Le clienteling, soit la mise en place des relations, sur le long terme avec les clients en fonction de leurs goûts et habitudes doit être fait intelligemment, par les vendeurs, chargés de réseaux sociaux, ou directeurs commerciaux. L’avantage du digital est la présence abondante de données individuelles et personnelles, qui font que le clienteling digital est plus poussé et pointu que le clienteling lambda. Il apparait comme une chance pour les marques afin de rebooster les ventes -encore faut-il que ce cela fait de manière subtile-.

Redéfinir l’expérience client

Le rôle du consommateur a évolué, de celui d’un acheteur passif, visitant les boutiques, étant guidé par les chefs de rayons à celui d’un consommateur actif.

De nos jours, un consommateur veut interagir avec la marque, s’identifier à ce que la marque partage sur les réseaux sociaux, être associé à elle en partageant des tenues où il arbore ses pièces, etc.. En bref, le consommateur a besoin de se sentir intégré à la marque.

Par ailleurs, l’esthétisme n’est plus le critère le plus important dans l’achat et l’engagement avec une marque; c’est désormais l’expérience achat qui prime.

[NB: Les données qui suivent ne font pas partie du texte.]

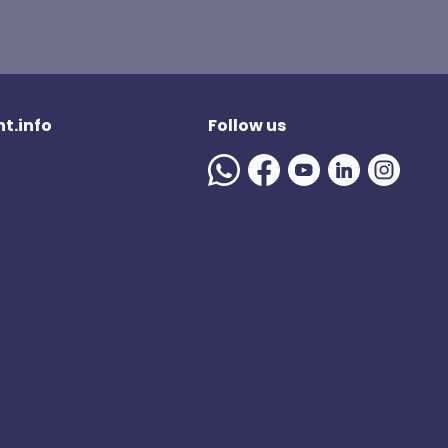
t.info
Follow us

Sur internet, il s’agirait donc de la qualité du site web et des look books arborés, de l’e-reputation, de l’avis des influenceurs, ou encore de l’engagement de la marque avec le consommateur à travers les newsletters, les pré-ventes, etc…

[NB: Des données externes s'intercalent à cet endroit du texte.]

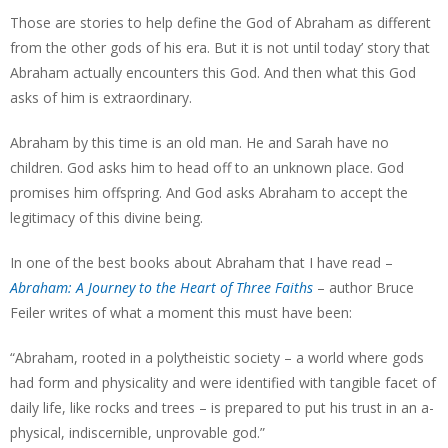
Those are stories to help define the God of Abraham as different
from the other gods of his era. But it is not until today’ story that
Abraham actually encounters this God. And then what this God
asks of him is extraordinary.
Abraham by this time is an old man. He and Sarah have no
children. God asks him to head off to an unknown place. God
promises him offspring. And God asks Abraham to accept the
legitimacy of this divine being.
In one of the best books about Abraham that I have read –
Abraham: A Journey to the Heart of Three Faiths
– author Bruce
Feiler writes of what a moment this must have been:
“Abraham, rooted in a polytheistic society – a world where gods
had form and physicality and were identified with tangible facet of
daily life, like rocks and trees – is prepared to put his trust in an a-
physical, indiscernible, unprovable god.”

Ce qui a aussi joué en faveur du digital dans l’expérience client, c’est la disponibilité et la facilité de l’achat. Les boutiques en ligne sont consultables, à tout moment, à toute heure, et ont connu un boom surtout durant le confinement. De plus, il est facile de choisir quand l’on veut se faire livrer les articles, à quelle heure, à quelle adresse, sans aucun effort.

Les inconvénients tels que le manque de visualisation des articles ont été surmontés: Amazon a créé des miroirs d’essayage virtuels grâce aux webcams, les sites proposent les articles avec différentes versions de tenues, etc...

Rayban a suivi cette tendance en mettant en place par le biais de la société FittingBox, un miroir virtuel où les acheteurs peuvent sélectionner un modèle et où les lunettes suivent les mouvements de tête de manière extrêmement réaliste.

La fidélisation du client    

En 2020, et plus que jamais, le client a besoin de se sentir unique, et de porter des pièces qui lui correspondent parfaitement. Ce désir est né de la multiplication des marques et des options d’achat sur internet, et pousse donc les grandes maisons à se re-inventer et trouver des moyens de satisfaire les acheteurs.

Burberry, Louis Vuitton, Kenzo proposent sur leurs sites un livestream de leurs défiles et offrent la possibilité de commander les pièces présentées, en priorisant sa clientèle fidèle. Des sites tels que Moda Operandi ont connu une croissance exceptionnelle car ils proposent aux consommateurs d’acheter des pièces en avant première en un simple clic, à travers le concept de “watch,click,and buy”. Moda Operandi n’est qu’un exemple du succès de l’achat digital, puisque le site a connu une hausse de 100% des achats en ligne et a réussi à fidéliser plus de 200.000 clients en moins de deux ans et à gagner les faveurs des investisseurs.

Une autre manière de fidéliser les clients est la personnalisation. Si le sur-mesure était autrefois exclusivement présent chez les grandes maisons tels que Chanel ou Dior, le prêt-à-porter a su s’approprier cette tendance. La personnalisation de masse est donc un réel enjeu sur internet.

Louis Vuitton a par exemple offert sur son site la possibilité de customiser les articles de maroquinerie; l’acheteur peut donc ajouter des bandes de couleur à choisir parmi 4 modèles, à un coût quasi-nul.

C’est donc grâce au digital, aux système 3D et 2D que nous pouvons visualiser de manière réaliste nos achats, et les customiser à notre façon.

Finalement, fidéliser le client passe par les “preuves sociales” (social proofs). Les social proofs signifient en réalité les photos du vêtement portés (dans un cadre hors-défilé) par de vraies personnes, auxquelles ont peut s’identifier facilement.

Des marques telles que Boohoo usent de cette stratégie afin d’attirer les clients et les faire sentir moins étrangers à la mode.